#### INPUT
/---

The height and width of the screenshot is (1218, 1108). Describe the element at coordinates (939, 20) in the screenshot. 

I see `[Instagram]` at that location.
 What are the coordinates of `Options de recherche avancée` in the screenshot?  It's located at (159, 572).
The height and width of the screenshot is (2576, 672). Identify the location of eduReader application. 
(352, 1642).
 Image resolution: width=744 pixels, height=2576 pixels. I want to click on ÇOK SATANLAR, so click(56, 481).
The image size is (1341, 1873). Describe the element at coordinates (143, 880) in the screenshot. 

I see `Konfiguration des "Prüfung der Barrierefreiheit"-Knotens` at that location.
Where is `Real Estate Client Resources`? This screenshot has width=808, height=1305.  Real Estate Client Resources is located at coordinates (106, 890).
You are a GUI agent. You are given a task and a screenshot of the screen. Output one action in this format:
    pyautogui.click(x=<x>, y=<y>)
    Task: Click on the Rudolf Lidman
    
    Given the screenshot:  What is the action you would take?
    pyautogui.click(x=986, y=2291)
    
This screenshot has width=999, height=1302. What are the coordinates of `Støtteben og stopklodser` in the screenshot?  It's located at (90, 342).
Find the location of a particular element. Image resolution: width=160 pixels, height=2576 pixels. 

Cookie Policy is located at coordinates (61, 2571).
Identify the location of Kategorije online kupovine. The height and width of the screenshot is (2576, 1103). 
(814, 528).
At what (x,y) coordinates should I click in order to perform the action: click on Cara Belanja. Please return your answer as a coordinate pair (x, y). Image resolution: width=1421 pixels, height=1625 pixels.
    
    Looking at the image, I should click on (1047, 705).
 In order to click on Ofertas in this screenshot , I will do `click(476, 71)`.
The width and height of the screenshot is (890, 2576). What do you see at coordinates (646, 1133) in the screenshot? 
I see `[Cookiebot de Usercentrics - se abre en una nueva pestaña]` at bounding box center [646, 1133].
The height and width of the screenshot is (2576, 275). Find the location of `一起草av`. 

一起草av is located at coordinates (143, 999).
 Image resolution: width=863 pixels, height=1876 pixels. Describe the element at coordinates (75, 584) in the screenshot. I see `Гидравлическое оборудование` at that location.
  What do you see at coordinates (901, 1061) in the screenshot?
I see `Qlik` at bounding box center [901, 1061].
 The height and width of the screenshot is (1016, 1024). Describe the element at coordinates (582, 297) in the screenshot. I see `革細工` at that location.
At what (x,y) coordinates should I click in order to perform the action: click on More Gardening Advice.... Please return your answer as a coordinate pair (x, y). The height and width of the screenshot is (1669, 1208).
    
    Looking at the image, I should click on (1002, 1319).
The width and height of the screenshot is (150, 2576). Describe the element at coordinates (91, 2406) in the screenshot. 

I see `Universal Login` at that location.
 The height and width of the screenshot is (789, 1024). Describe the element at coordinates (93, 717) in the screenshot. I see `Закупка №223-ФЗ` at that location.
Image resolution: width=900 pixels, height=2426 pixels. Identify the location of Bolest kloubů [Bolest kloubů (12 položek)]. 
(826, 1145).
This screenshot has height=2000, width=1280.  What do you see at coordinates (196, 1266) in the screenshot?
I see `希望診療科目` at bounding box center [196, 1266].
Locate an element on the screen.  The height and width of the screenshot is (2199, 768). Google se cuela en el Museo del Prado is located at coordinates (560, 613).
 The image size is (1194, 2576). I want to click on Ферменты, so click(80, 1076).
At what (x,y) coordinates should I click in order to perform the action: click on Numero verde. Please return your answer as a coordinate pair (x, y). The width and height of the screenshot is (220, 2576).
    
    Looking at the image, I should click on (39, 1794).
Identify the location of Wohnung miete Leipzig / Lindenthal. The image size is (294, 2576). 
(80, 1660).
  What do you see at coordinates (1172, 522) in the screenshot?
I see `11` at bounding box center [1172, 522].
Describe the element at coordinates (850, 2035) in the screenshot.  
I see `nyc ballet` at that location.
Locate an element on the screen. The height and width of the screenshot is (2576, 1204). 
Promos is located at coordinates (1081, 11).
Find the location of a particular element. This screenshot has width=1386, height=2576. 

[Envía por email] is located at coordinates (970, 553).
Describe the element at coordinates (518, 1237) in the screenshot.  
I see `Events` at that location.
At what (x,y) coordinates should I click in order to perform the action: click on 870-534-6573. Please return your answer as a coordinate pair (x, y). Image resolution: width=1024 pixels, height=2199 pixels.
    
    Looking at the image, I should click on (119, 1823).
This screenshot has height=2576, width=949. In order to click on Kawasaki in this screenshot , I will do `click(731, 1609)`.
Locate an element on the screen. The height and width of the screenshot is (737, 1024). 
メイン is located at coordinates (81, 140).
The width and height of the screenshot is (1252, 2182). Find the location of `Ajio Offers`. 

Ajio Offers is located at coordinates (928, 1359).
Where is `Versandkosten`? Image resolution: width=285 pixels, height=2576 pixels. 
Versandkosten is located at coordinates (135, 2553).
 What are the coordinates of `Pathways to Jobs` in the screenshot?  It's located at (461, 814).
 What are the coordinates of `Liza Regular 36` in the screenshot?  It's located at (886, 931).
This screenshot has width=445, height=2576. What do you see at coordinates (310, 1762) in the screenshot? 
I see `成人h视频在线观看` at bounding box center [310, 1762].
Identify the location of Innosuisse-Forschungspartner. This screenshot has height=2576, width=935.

\---

#### PROBLEM STATEMENT
Output the data once more, exactly as it appears above.

#### WRITTEN REPLY
The height and width of the screenshot is (1218, 1108). Describe the element at coordinates (939, 20) in the screenshot. 

I see `[Instagram]` at that location.
 What are the coordinates of `Options de recherche avancée` in the screenshot?  It's located at (159, 572).
The height and width of the screenshot is (2576, 672). Identify the location of eduReader application. 
(352, 1642).
 Image resolution: width=744 pixels, height=2576 pixels. I want to click on ÇOK SATANLAR, so click(56, 481).
The image size is (1341, 1873). Describe the element at coordinates (143, 880) in the screenshot. 

I see `Konfiguration des "Prüfung der Barrierefreiheit"-Knotens` at that location.
Where is `Real Estate Client Resources`? This screenshot has width=808, height=1305.  Real Estate Client Resources is located at coordinates (106, 890).
You are a GUI agent. You are given a task and a screenshot of the screen. Output one action in this format:
    pyautogui.click(x=<x>, y=<y>)
    Task: Click on the Rudolf Lidman
    
    Given the screenshot:  What is the action you would take?
    pyautogui.click(x=986, y=2291)
    
This screenshot has width=999, height=1302. What are the coordinates of `Støtteben og stopklodser` in the screenshot?  It's located at (90, 342).
Find the location of a particular element. Image resolution: width=160 pixels, height=2576 pixels. 

Cookie Policy is located at coordinates (61, 2571).
Identify the location of Kategorije online kupovine. The height and width of the screenshot is (2576, 1103). 
(814, 528).
At what (x,y) coordinates should I click in order to perform the action: click on Cara Belanja. Please return your answer as a coordinate pair (x, y). Image resolution: width=1421 pixels, height=1625 pixels.
    
    Looking at the image, I should click on (1047, 705).
 In order to click on Ofertas in this screenshot , I will do `click(476, 71)`.
The width and height of the screenshot is (890, 2576). What do you see at coordinates (646, 1133) in the screenshot? 
I see `[Cookiebot de Usercentrics - se abre en una nueva pestaña]` at bounding box center [646, 1133].
The height and width of the screenshot is (2576, 275). Find the location of `一起草av`. 

一起草av is located at coordinates (143, 999).
 Image resolution: width=863 pixels, height=1876 pixels. Describe the element at coordinates (75, 584) in the screenshot. I see `Гидравлическое оборудование` at that location.
  What do you see at coordinates (901, 1061) in the screenshot?
I see `Qlik` at bounding box center [901, 1061].
 The height and width of the screenshot is (1016, 1024). Describe the element at coordinates (582, 297) in the screenshot. I see `革細工` at that location.
At what (x,y) coordinates should I click in order to perform the action: click on More Gardening Advice.... Please return your answer as a coordinate pair (x, y). The height and width of the screenshot is (1669, 1208).
    
    Looking at the image, I should click on (1002, 1319).
The width and height of the screenshot is (150, 2576). Describe the element at coordinates (91, 2406) in the screenshot. 

I see `Universal Login` at that location.
 The height and width of the screenshot is (789, 1024). Describe the element at coordinates (93, 717) in the screenshot. I see `Закупка №223-ФЗ` at that location.
Image resolution: width=900 pixels, height=2426 pixels. Identify the location of Bolest kloubů [Bolest kloubů (12 položek)]. 
(826, 1145).
This screenshot has height=2000, width=1280.  What do you see at coordinates (196, 1266) in the screenshot?
I see `希望診療科目` at bounding box center [196, 1266].
Locate an element on the screen.  The height and width of the screenshot is (2199, 768). Google se cuela en el Museo del Prado is located at coordinates (560, 613).
 The image size is (1194, 2576). I want to click on Ферменты, so click(80, 1076).
At what (x,y) coordinates should I click in order to perform the action: click on Numero verde. Please return your answer as a coordinate pair (x, y). The width and height of the screenshot is (220, 2576).
    
    Looking at the image, I should click on (39, 1794).
Identify the location of Wohnung miete Leipzig / Lindenthal. The image size is (294, 2576). 
(80, 1660).
  What do you see at coordinates (1172, 522) in the screenshot?
I see `11` at bounding box center [1172, 522].
Describe the element at coordinates (850, 2035) in the screenshot.  
I see `nyc ballet` at that location.
Locate an element on the screen. The height and width of the screenshot is (2576, 1204). 
Promos is located at coordinates (1081, 11).
Find the location of a particular element. This screenshot has width=1386, height=2576. 

[Envía por email] is located at coordinates (970, 553).
Describe the element at coordinates (518, 1237) in the screenshot.  
I see `Events` at that location.
At what (x,y) coordinates should I click in order to perform the action: click on 870-534-6573. Please return your answer as a coordinate pair (x, y). Image resolution: width=1024 pixels, height=2199 pixels.
    
    Looking at the image, I should click on (119, 1823).
This screenshot has height=2576, width=949. In order to click on Kawasaki in this screenshot , I will do `click(731, 1609)`.
Locate an element on the screen. The height and width of the screenshot is (737, 1024). 
メイン is located at coordinates (81, 140).
The width and height of the screenshot is (1252, 2182). Find the location of `Ajio Offers`. 

Ajio Offers is located at coordinates (928, 1359).
Where is `Versandkosten`? Image resolution: width=285 pixels, height=2576 pixels. 
Versandkosten is located at coordinates (135, 2553).
 What are the coordinates of `Pathways to Jobs` in the screenshot?  It's located at (461, 814).
 What are the coordinates of `Liza Regular 36` in the screenshot?  It's located at (886, 931).
This screenshot has width=445, height=2576. What do you see at coordinates (310, 1762) in the screenshot? 
I see `成人h视频在线观看` at bounding box center [310, 1762].
Identify the location of Innosuisse-Forschungspartner. This screenshot has height=2576, width=935.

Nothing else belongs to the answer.